De niña tuve un par de gatos en casa, Carlitos y Gato. Del primero sólo recuerdo su imagen por una foto. Era blanco y , según mis hermanos, un gato estupendo. Gato llegó a nuestra casa siendo yo adolescente. Recuerdo perfectamente ese día. Yo estaba viendo la tele y mi padre echando la siesta (era bastante dormilón D. José. Dice una de mis hermanas que yo soy la que más me parezco a él. Será físicamente porque ya quisiera ser yo tan inteligente. Ahora, en lo de dormir si que he salido a él) llamaron a la puerta. Era Juanita, una señora del barrio que dedicaba parte de su tiempo a dar de comer a gatos callejeros que vivían en "el espigón de los gatos". Había decenas de ellos por allí, seguramente gracias a esta vecina.
Un día de tantos que me quedaba ensimismada mirando desde la ventana del salón de casa el mar ví un grupo numeroso de gaviotas revoloteando cada vez más cerca de la arena. ¿A qué se deberá?, me pregunté.
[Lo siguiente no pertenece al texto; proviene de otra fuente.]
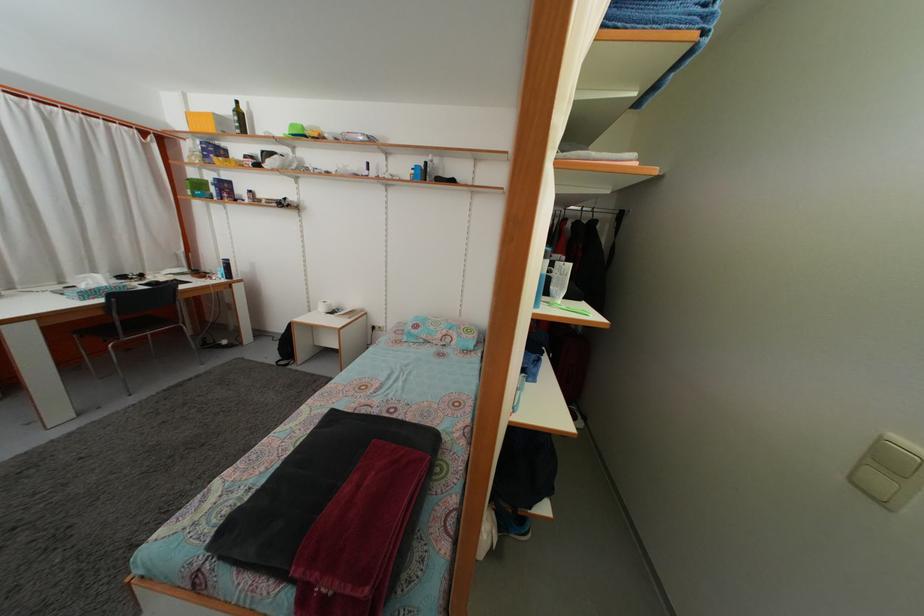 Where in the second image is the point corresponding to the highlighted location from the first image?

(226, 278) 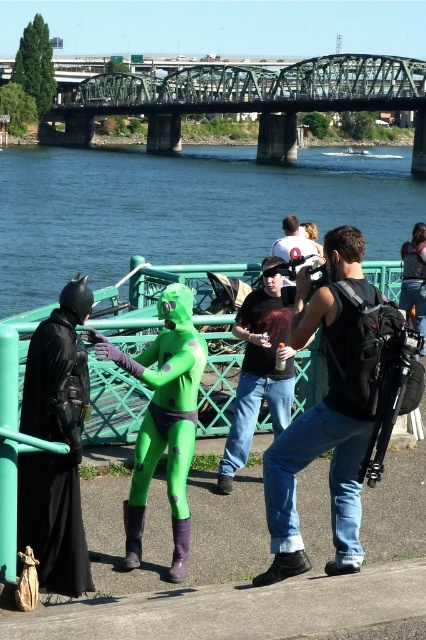 You are standing at the camera position and want to reach point (330, 285). If your walking speed is 3 feet per second, how many seconds will it take you to reach that point?

The distance between you and point (330, 285) is 37.56 feet. At a speed of 3 feet per second, it would take 12.52 seconds to reach the point.

You are standing on the riverside walkway and want to move from point A to point B. Point A is at coordinates point (112, 216) and point B is at coordinates point (163, 339). Since you can only move forward, will you pass closer to the walkway railing or further away from it while moving from point A to point B?

Since point (112, 216) is further to the viewer than point (163, 339), moving from point A to point B means you are moving away from the viewer. Therefore, you will be getting closer to the walkway railing as you move forward. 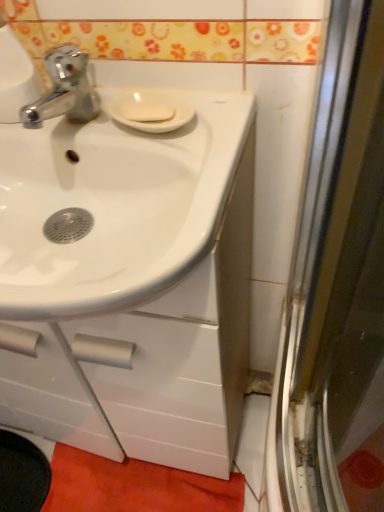 At what (x,y) coordinates should I click in order to perform the action: click on vacant space that is to the left of white matte soap at center. Please return your answer as a coordinate pair (x, y). The width and height of the screenshot is (384, 512). Looking at the image, I should click on [x=75, y=119]. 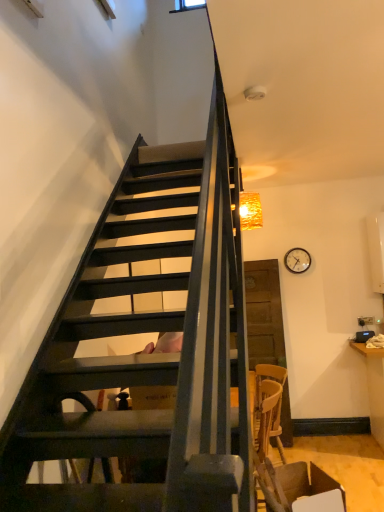 Question: From a real-world perspective, does brown leather armchair at lower right stand above wooden clock at upper right?

Choices:
 (A) no
 (B) yes

Answer: (A)

Question: Can you confirm if brown leather armchair at lower right is smaller than wooden clock at upper right?

Choices:
 (A) no
 (B) yes

Answer: (A)

Question: Is brown leather armchair at lower right shorter than wooden clock at upper right?

Choices:
 (A) yes
 (B) no

Answer: (B)

Question: Can you confirm if brown leather armchair at lower right is taller than wooden clock at upper right?

Choices:
 (A) yes
 (B) no

Answer: (A)

Question: Is brown leather armchair at lower right to the left of wooden clock at upper right from the viewer's perspective?

Choices:
 (A) yes
 (B) no

Answer: (A)

Question: Can you confirm if brown leather armchair at lower right is thinner than wooden clock at upper right?

Choices:
 (A) yes
 (B) no

Answer: (B)

Question: Is crinkled gold lampshade at upper right aimed at wooden clock at upper right?

Choices:
 (A) yes
 (B) no

Answer: (B)

Question: Does crinkled gold lampshade at upper right come behind wooden clock at upper right?

Choices:
 (A) no
 (B) yes

Answer: (A)

Question: Is crinkled gold lampshade at upper right thinner than wooden clock at upper right?

Choices:
 (A) yes
 (B) no

Answer: (B)

Question: Considering the relative sizes of crinkled gold lampshade at upper right and wooden clock at upper right in the image provided, is crinkled gold lampshade at upper right smaller than wooden clock at upper right?

Choices:
 (A) no
 (B) yes

Answer: (A)

Question: Is crinkled gold lampshade at upper right positioned with its back to wooden clock at upper right?

Choices:
 (A) no
 (B) yes

Answer: (A)

Question: Is crinkled gold lampshade at upper right shorter than wooden clock at upper right?

Choices:
 (A) yes
 (B) no

Answer: (B)

Question: Is wooden clock at upper right outside of crinkled gold lampshade at upper right?

Choices:
 (A) no
 (B) yes

Answer: (B)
Al poco divisé a Juanita con su cubo en la mano...
Así entro Gato en mi casa. Era gris, negro y un poco de blanco: Romano. Estaba tan delgaducho y feo que me dió algo de miedo. Así que desperté a mi padre. A los gatos les caracteriza su independencia pero juguetean, ronronean, pasan por las piernas incluso algunos hasta te lamen. Este era un "saborío". Estuvo muchos años con nosotros. Incluso tuvo su propia casa (la casa del gato), que nosotros acababamos de dejar vacía, hasta que un día mi padre lo llevó a un cortijo. Nunca le pregunté si era verdad porque en realidad preferí creer que así fué.
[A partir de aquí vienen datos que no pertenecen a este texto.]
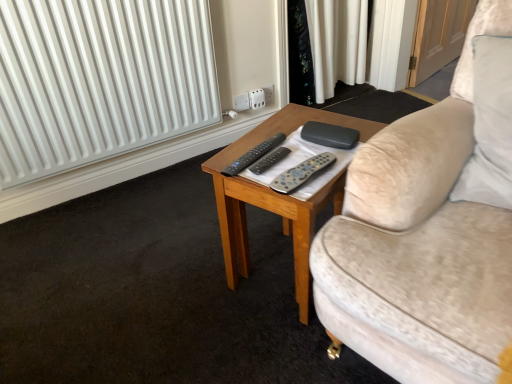 Question: Is black matte remote control at center, which appears as the first remote control when viewed from the left, a part of white plastic socket at upper center?

Choices:
 (A) no
 (B) yes

Answer: (A)

Question: Does white plastic socket at upper center appear on the left side of black matte remote control at center, the third remote control positioned from the right?

Choices:
 (A) no
 (B) yes

Answer: (A)

Question: Can you confirm if white plastic socket at upper center is shorter than black matte remote control at center, which appears as the first remote control when viewed from the left?

Choices:
 (A) no
 (B) yes

Answer: (A)

Question: Does white plastic socket at upper center have a greater height compared to black matte remote control at center, which appears as the first remote control when viewed from the left?

Choices:
 (A) yes
 (B) no

Answer: (A)

Question: Does white plastic socket at upper center have a smaller size compared to black matte remote control at center, the third remote control positioned from the right?

Choices:
 (A) yes
 (B) no

Answer: (B)

Question: From a real-world perspective, is white plastic socket at upper center beneath black matte remote control at center, which appears as the first remote control when viewed from the left?

Choices:
 (A) no
 (B) yes

Answer: (B)

Question: Does black matte remote control at center, which appears as the first remote control when viewed from the left, have a lesser height compared to white plastic socket at upper center?

Choices:
 (A) no
 (B) yes

Answer: (B)

Question: From a real-world perspective, is black matte remote control at center, the third remote control positioned from the right, physically above white plastic socket at upper center?

Choices:
 (A) no
 (B) yes

Answer: (B)

Question: From the image's perspective, is black matte remote control at center, which appears as the first remote control when viewed from the left, on white plastic socket at upper center?

Choices:
 (A) yes
 (B) no

Answer: (B)

Question: Considering the relative sizes of black matte remote control at center, the third remote control positioned from the right, and white plastic socket at upper center in the image provided, is black matte remote control at center, the third remote control positioned from the right, taller than white plastic socket at upper center?

Choices:
 (A) no
 (B) yes

Answer: (A)

Question: Can you confirm if black matte remote control at center, the third remote control positioned from the right, is positioned to the left of white plastic socket at upper center?

Choices:
 (A) yes
 (B) no

Answer: (A)

Question: Does black matte remote control at center, which appears as the first remote control when viewed from the left, appear on the right side of white plastic socket at upper center?

Choices:
 (A) yes
 (B) no

Answer: (B)

Question: Can you confirm if gray matte remote control at center, the 1th remote control viewed from the right, is wider than white plastic socket at upper center?

Choices:
 (A) no
 (B) yes

Answer: (B)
Pasaron muchos años hasta que tuve mi propia mascota. Una teckel marrón, hija y nieta de dos teckel negras que tenia mi hermana (la de antes no. Mi hermana mayor). Le tengo muchísimo cariño aunque ella no me corresponde. Además de que le falte un tornillo no he sabido educarla y he dejado q crea q ella está por encima de mí. Me encantan las posturas que pone cuando duerme, que venga corriendo cuando llegamos. En fin esas cosillas que hacen los perros.
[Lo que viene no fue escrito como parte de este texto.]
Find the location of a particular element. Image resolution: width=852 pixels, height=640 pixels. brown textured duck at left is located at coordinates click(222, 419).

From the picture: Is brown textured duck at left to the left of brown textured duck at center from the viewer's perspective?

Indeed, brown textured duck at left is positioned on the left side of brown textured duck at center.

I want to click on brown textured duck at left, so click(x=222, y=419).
No puedo entender cómo hay personas que abandonan los perros cuando ya no los necesitan o les hacen daño, no los cuidan, los adiestran para peleeas y tantas otras barbaridades. Pero a lo que yo voy es a lo que tengo más cerca. Llevo tres años viviendo en una casa con jardín, con vecinos muy cerca y perros de los vecinos. Desde que llegué estoy soportando y padeciendo lo que para mí es un mal trato a los animales. Ya no me meto en que no les hagan caso, ni caricias, ni juegos pero lo que no comprendo es como se hacen de un perro y lo dejan a su aire, que salga del jardín y escape por los alrededores. El primero fué un pastor de los pirineos, blanco, bonachón, precioso. Lo traia a veces a jugar con mi perra cuando era pequeño y de grande, cada vez que lo veia por los alrededores ce la casa lo metía en su jardín. Su muerte era una muerte anunciada y un día lo atropelló un coche. Creo que lo sentí yo más que sus dueños. También es mala suerte que en un matrimonio los dos hagan caso omiso de sus animales. Y digo sus porque luego llego un gato. Lindo, pero lindo. Como estamos tan cerca él se pasaba parte del día en mi casa. Cual fué su final...Pues ahora tienen otros dos perros. La historia se repite con uno de ellos. Yo, que no escarmiento, me encariño y paso los días metiendo en su casa a uno de ellos que según mi vecina "salta la valla". ¿Se creerá sus propias mentiras? o ¿pensará que soy tonta?. Este terminará como los otros dos.
Una pena.

Miguel dijo
Eso es lo que ocurre en las casas en las que lo que dice el niño tiene carácter de ley orgánica. Y los padres son unos gilipuertas, claro.
Ojalá les caiga un buen puro un día de estos.